If people experience these symptoms, especially if they do not go away, medical help should be sought.
‘Severe chest pain, heart failure symptoms such as breathlessness, and dangerous changes in heart rhythm that cause episodes of collapse are rare, but require urgent assessment and treatment,’ Dr Lowe added.
Other symptoms could also include signs of a viral infection such as body aches, fever and a sore throat, Professor Banerjee said.
Cases of myocarditis are only diagnosed after proper assessments by specialists.
Treatment of myocarditis depends on the symptoms experienced, but can include painkillers for the chest pain or medication to calm the inflammation, as well as drinking plenty of fluids and resting.
Do the benefits of vaccination outweigh the potential risks of myocarditis and pericarditis?
‘Absolutely yes. Anybody who says otherwise does not understand how to analyse the data,’ Professor Banerjee said.
‘The risk of heart disease after Covid is much greater than the risk of heart disease after vaccination,’ he added.
Among people hospitalised with Covid, around one in 50 people per year will have pericarditis, he said.
Covid also carries a risk of myocarditis – and one that is far higher than the vaccine, at 1,500 cases per million infections.
‘Other cardiovascular disease, such as heart failure, is more common and the associated risk is much higher with Covid,’ he said.
‘Thankfully the vast majority of the these patients have mild heart inflammation only and make a full recovery,’ Dr Lowe added.

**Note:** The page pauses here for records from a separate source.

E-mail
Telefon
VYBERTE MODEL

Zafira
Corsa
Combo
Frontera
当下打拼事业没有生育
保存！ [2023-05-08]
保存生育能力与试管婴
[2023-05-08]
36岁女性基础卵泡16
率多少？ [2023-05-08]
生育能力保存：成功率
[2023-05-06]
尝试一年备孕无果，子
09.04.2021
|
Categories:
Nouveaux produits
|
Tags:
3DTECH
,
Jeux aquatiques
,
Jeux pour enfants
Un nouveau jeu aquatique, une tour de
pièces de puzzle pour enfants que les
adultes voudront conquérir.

Some people have reported feeling a faster heartbeat in the days after their Covid vaccine. This can be part of the body’s normal immune response to the vaccine and is not normally a cause for concern.

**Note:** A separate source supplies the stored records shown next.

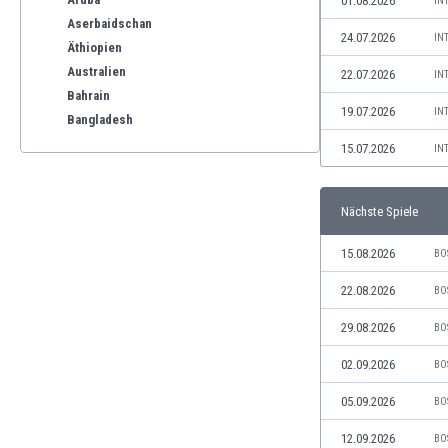
01.08.2026
IN
Aserbaidschan
24.07.2026
IN
Äthiopien
Australien
22.07.2026
IN
Bahrain
19.07.2026
IN
Bangladesh
Barbados
15.07.2026
IN
Belgien
Benelux
Nächste Spiele
Bermuda-Inseln
Bhutan
15.08.2026
BO
Bolivien
Bonaire
22.08.2026
BO
Bosnien und Herzegowina
29.08.2026
BO
Botswana
Brasilien
02.09.2026
BO
Brunei
05.09.2026
BO
Bulgarien
Burkina Faso
12.09.2026
BO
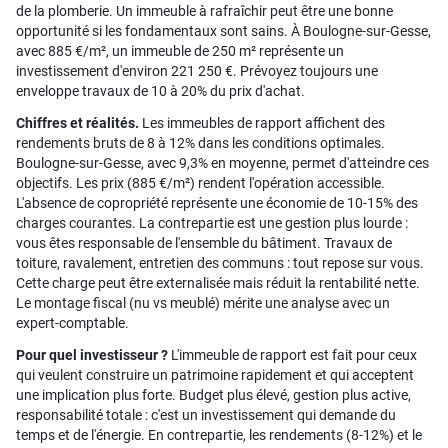
de la plomberie. Un immeuble à rafraîchir peut être une bonne
opportunité si les fondamentaux sont sains. À Boulogne-sur-Gesse,
avec 885 €/m², un immeuble de 250 m² représente un
investissement d'environ 221 250 €. Prévoyez toujours une
enveloppe travaux de 10 à 20% du prix d'achat.
Chiffres et réalités.
Les immeubles de rapport affichent des
rendements bruts de 8 à 12% dans les conditions optimales.
Boulogne-sur-Gesse, avec 9,3% en moyenne, permet d'atteindre ces
objectifs. Les prix (885 €/m²) rendent l'opération accessible.
L'absence de copropriété représente une économie de 10-15% des
charges courantes. La contrepartie est une gestion plus lourde :
vous êtes responsable de l'ensemble du bâtiment. Travaux de
toiture, ravalement, entretien des communs : tout repose sur vous.
Cette charge peut être externalisée mais réduit la rentabilité nette.
Le montage fiscal (nu vs meublé) mérite une analyse avec un
expert-comptable.
Pour quel investisseur ?
L'immeuble de rapport est fait pour ceux
qui veulent construire un patrimoine rapidement et qui acceptent
une implication plus forte. Budget plus élevé, gestion plus active,
responsabilité totale : c'est un investissement qui demande du
temps et de l'énergie. En contrepartie, les rendements (8-12%) et le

Is the vaccine safe for people with heart conditions and taking heart medications or blood thinners like warfarin, clopidogrel or other antiplatelet drugs?
Yes. People who have heart conditions or who take heart medication such as anti-hypertensives or statins should still get the Covid vaccine, both experts said.
They ‘absolutely’ agree that the vaccine is ‘safe and effective’ for people who take blood thinning medication.
It is ‘indeed recommended to protect against the effects of Covid infection’, Dr Lowe said.
For people with heart diseases, chronic kidney disease or other chronic conditions and those over the age of 70, ‘vaccination is especially important’, Professor Banerjee added, as their risk of hospital admission from Covid is higher.